TASK DESCRIPTION: Leaving every image behind, reproduce the records word for word.

___

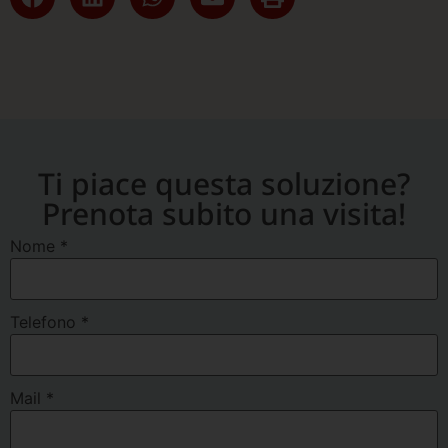
Ti piace questa soluzione?
Prenota subito una visita!
Nome
*
Telefono
*
Mail
*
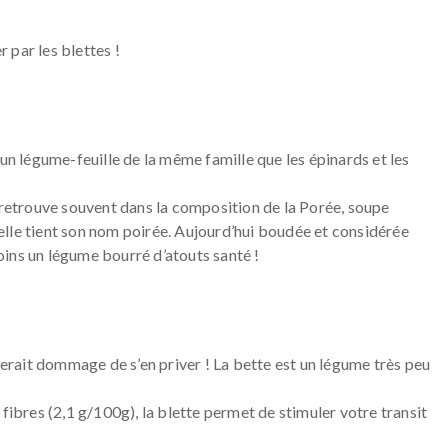
r par les blettes !
 un légume-feuille de la même famille que les épinards et les
etrouve souvent dans la composition de la Porée, soupe
lle tient son nom poirée. Aujourd’hui boudée et considérée
oins un légume bourré d’ato
uts santé !
 serait dommage de s’en priver ! La bette est un légume très peu
fibres (2,1 g/100g), la blette permet de stimuler votre transit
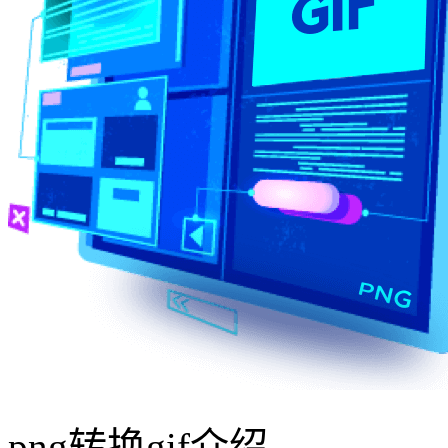
png转换gif介绍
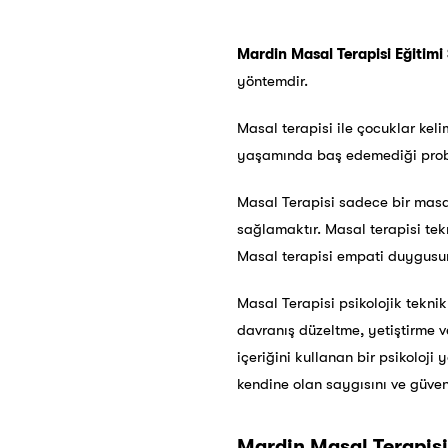
Mardin Masal Terapisi Eğitimi 
yöntemdir.
Masal terapisi ile çocuklar kel
yaşamında baş edemediği proble
Masal Terapisi sadece bir masa
sağlamaktır. Masal terapisi tekn
Masal terapisi empati duygusunu
Masal Terapisi psikolojik teknikle
davranış düzeltme, yetiştirme v
içeriğini kullanan bir psikoloji 
kendine olan saygısını ve güveni
Mardin Masal Terapisi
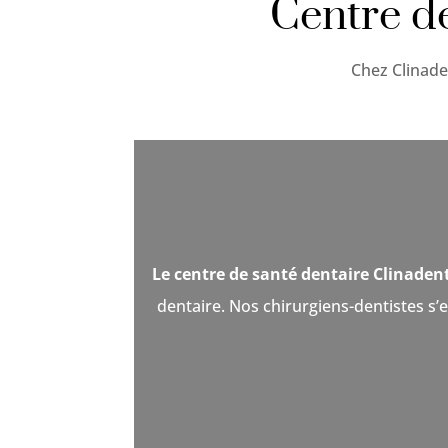
Centre d
Chez Clinade
Le centre de santé dentaire Clinaden
dentaire. Nos chirurgiens-dentistes s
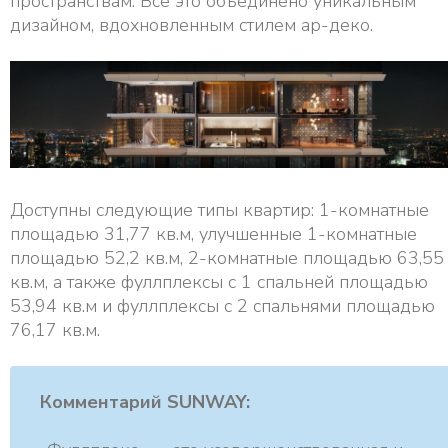
пространствам. Всё это объединено уникальным
дизайном, вдохновленным стилем ар-деко.
Доступны следующие типы квартир: 1-комнатные
площадью 31,77 кв.м, улучшенные 1-комнатные
площадью 52,2 кв.м, 2-комнатные площадью 63,55
кв.м, а также фуллплексы с 1 спальней площадью
53,94 кв.м и фуллплексы с 2 спальнями площадью
76,17 кв.м.
Комментарий SUNWAY:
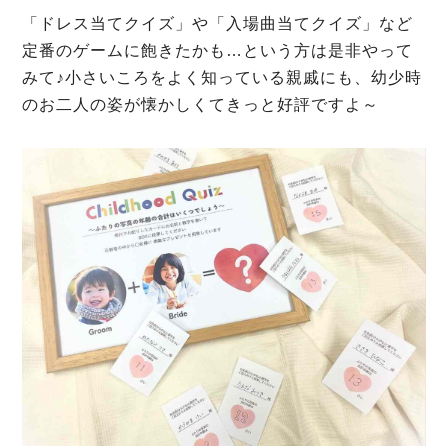
「ドレス当てクイズ」や「入場曲当てクイズ」など
定番のゲームに飽きたかも…という方は是非やって
みて♪小さいころをよく知っている親戚にも、幼少時
のお二人の姿が懐かしくてきっと好評ですよ～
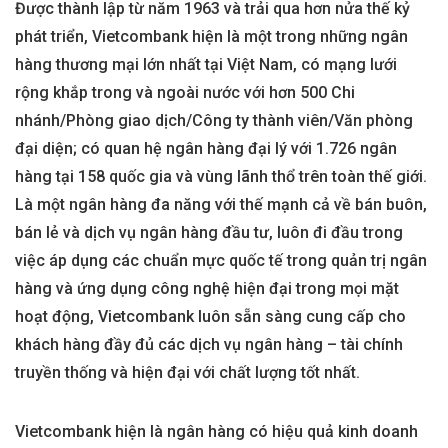
Được thành lập từ năm 1963 và trải qua hơn nửa thế kỷ
phát triển, Vietcombank hiện là một trong những ngân
hàng thương mại lớn nhất tại Việt Nam, có mạng lưới
rộng khắp trong và ngoài nước với hơn 500 Chi
nhánh/Phòng giao dịch/Công ty thành viên/Văn phòng
đại diện; có quan hệ ngân hàng đại lý với 1.726 ngân
hàng tại 158 quốc gia và vùng lãnh thổ trên toàn thế giới.
Là một ngân hàng đa năng với thế mạnh cả về bán buôn,
bán lẻ và dịch vụ ngân hàng đầu tư, luôn đi đầu trong
việc áp dụng các chuẩn mực quốc tế trong quản trị ngân
hàng và ứng dụng công nghệ hiện đại trong mọi mặt
hoạt động, Vietcombank luôn sẵn sàng cung cấp cho
khách hàng đầy đủ các dịch vụ ngân hàng – tài chính
truyền thống và hiện đại với chất lượng tốt nhất.
Vietcombank hiện là ngân hàng có hiệu quả kinh doanh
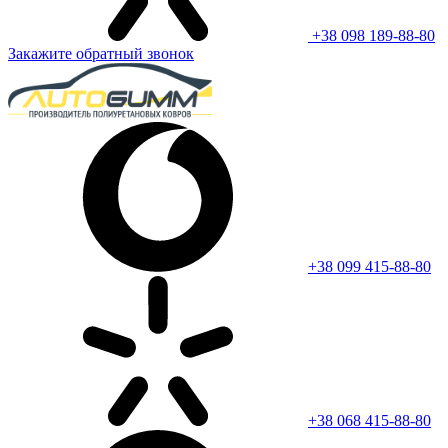
+38 098 189-88-80
Закажите обратный звонок
+38 099 415-88-80
+38 068 415-88-80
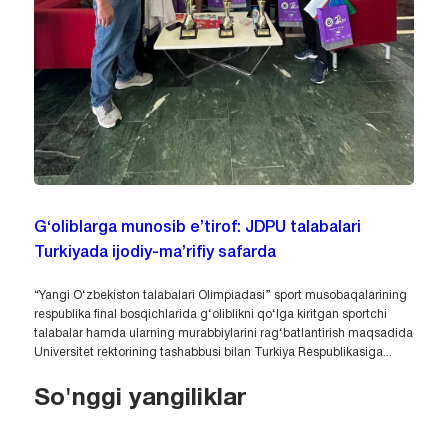
G‘oliblarga munosib e’tirof: JDPU talabalari
Turkiyada ijodiy-ma’rifiy safarda
“Yangi O‘zbekiston talabalari Olimpiadasi” sport musobaqalarining
respublika final bosqichlarida g‘oliblikni qo‘lga kiritgan sportchi
talabalar hamda ularning murabbiylarini rag‘batlantirish maqsadida
Universitet rektorining tashabbusi bilan Turkiya Respublikasiga...
So'nggi yangiliklar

___

ANSWER FOR THIS EXERCISE:
Ti piace questa soluzione?
Prenota subito una visita!
Nome
*
Telefono
*
Mail
*
r par les blettes !
 un légume-feuille de la même famille que les épinards et les
etrouve souvent dans la composition de la Porée, soupe
lle tient son nom poirée. Aujourd’hui boudée et considérée
oins un légume bourré d’ato
uts santé !
 serait dommage de s’en priver ! La bette est un légume très peu
fibres (2,1 g/100g), la blette permet de stimuler votre transit
png转换gif介绍
Mardin Masal Terapisi Eğitimi 
yöntemdir.
Masal terapisi ile çocuklar kel
yaşamında baş edemediği proble
Masal Terapisi sadece bir masa
sağlamaktır. Masal terapisi tekn
Masal terapisi empati duygusunu
Masal Terapisi psikolojik teknikle
davranış düzeltme, yetiştirme v
içeriğini kullanan bir psikoloji 
kendine olan saygısını ve güveni
Mardin Masal Terapisi
Centre d
Chez Clinade
Le centre de santé dentaire Clinaden
dentaire. Nos chirurgiens-dentistes s
пространствам. Всё это объединено уникальным
дизайном, вдохновленным стилем ар-деко.
Доступны следующие типы квартир: 1-комнатные
площадью 31,77 кв.м, улучшенные 1-комнатные
площадью 52,2 кв.м, 2-комнатные площадью 63,55
кв.м, а также фуллплексы с 1 спальней площадью
53,94 кв.м и фуллплексы с 2 спальнями площадью
76,17 кв.м.
Комментарий SUNWAY:
「ドレス当てクイズ」や「入場曲当てクイズ」など
定番のゲームに飽きたかも…という方は是非やって
みて♪小さいころをよく知っている親戚にも、幼少時
のお二人の姿が懐かしくてきっと好評ですよ～
Được thành lập từ năm 1963 và trải qua hơn nửa thế kỷ
phát triển, Vietcombank hiện là một trong những ngân
hàng thương mại lớn nhất tại Việt Nam, có mạng lưới
rộng khắp trong và ngoài nước với hơn 500 Chi
nhánh/Phòng giao dịch/Công ty thành viên/Văn phòng
đại diện; có quan hệ ngân hàng đại lý với 1.726 ngân
hàng tại 158 quốc gia và vùng lãnh thổ trên toàn thế giới.
Là một ngân hàng đa năng với thế mạnh cả về bán buôn,
bán lẻ và dịch vụ ngân hàng đầu tư, luôn đi đầu trong
việc áp dụng các chuẩn mực quốc tế trong quản trị ngân
hàng và ứng dụng công nghệ hiện đại trong mọi mặt
hoạt động, Vietcombank luôn sẵn sàng cung cấp cho
khách hàng đầy đủ các dịch vụ ngân hàng – tài chính
truyền thống và hiện đại với chất lượng tốt nhất.
Vietcombank hiện là ngân hàng có hiệu quả kinh doanh
+38 098 189-88-80
Закажите обратный звонок
+38 099 415-88-80
+38 068 415-88-80
G‘oliblarga munosib e’tirof: JDPU talabalari
Turkiyada ijodiy-ma’rifiy safarda
“Yangi O‘zbekiston talabalari Olimpiadasi” sport musobaqalarining
respublika final bosqichlarida g‘oliblikni qo‘lga kiritgan sportchi
talabalar hamda ularning murabbiylarini rag‘batlantirish maqsadida
Universitet rektorining tashabbusi bilan Turkiya Respublikasiga...
So'nggi yangiliklar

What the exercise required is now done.